TASK DIRECTIONS – Scan the entries that follow for the word "Stunde", then report every line in which it appears.

________

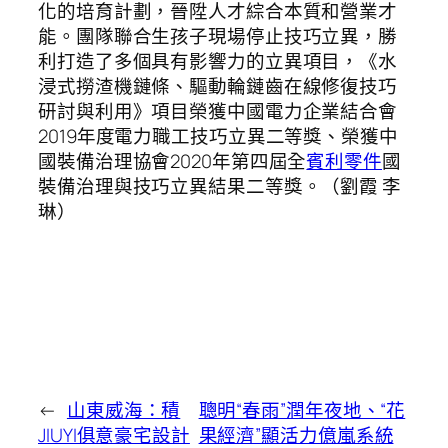
化的培育計劃，晉陞人才綜合本質和營業才
能。團隊聯合生孩子現場停止技巧立異，勝
利打造了多個具有影響力的立異項目，《水
浸式撈渣機鏈條、驅動輪鏈齒在線修復技巧
研討與利用》項目榮獲中國電力企業結合會
2019年度電力職工技巧立異二等獎、榮獲中
國裝備治理協會2020年第四屆全
賓利零件
國
裝備治理與技巧立異結果二等獎。（劉霞 李
琳）
←
山東威海：積
聰明“春雨”潤年夜地、“花
JIUYI俱意豪宅設計
果經濟”顯活力億嵐系統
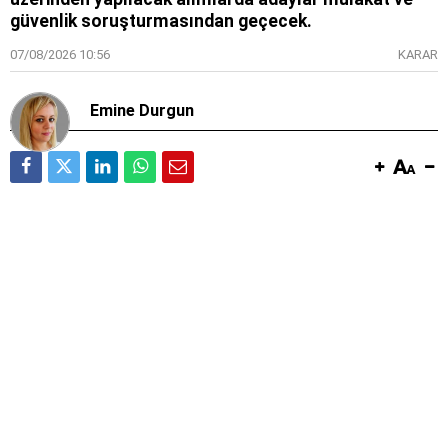
güvenlik soruşturmasından geçecek.
07/08/2026 10:56
KARAR
Emine Durgun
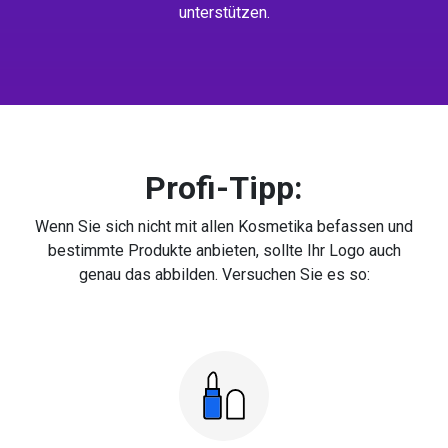
unterstützen.
Profi-Tipp:
Wenn Sie sich nicht mit allen Kosmetika befassen und
bestimmte Produkte anbieten, sollte Ihr Logo auch
genau das abbilden. Versuchen Sie es so:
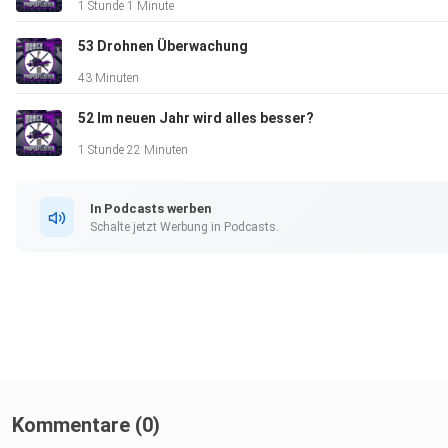
1 Stunde 1 Minute
53 Drohnen Überwachung
43 Minuten
52 Im neuen Jahr wird alles besser?
1 Stunde 22 Minuten
In Podcasts werben
Schalte jetzt Werbung in Podcasts.
Kommentare (0)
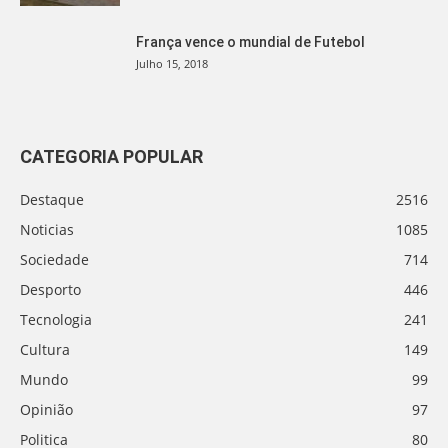
França vence o mundial de Futebol
Julho 15, 2018
CATEGORIA POPULAR
Destaque
2516
Noticias
1085
Sociedade
714
Desporto
446
Tecnologia
241
Cultura
149
Mundo
99
Opinião
97
Politica
80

________

RESPONSE BOX –
1 Stunde 1 Minute
1 Stunde 22 Minuten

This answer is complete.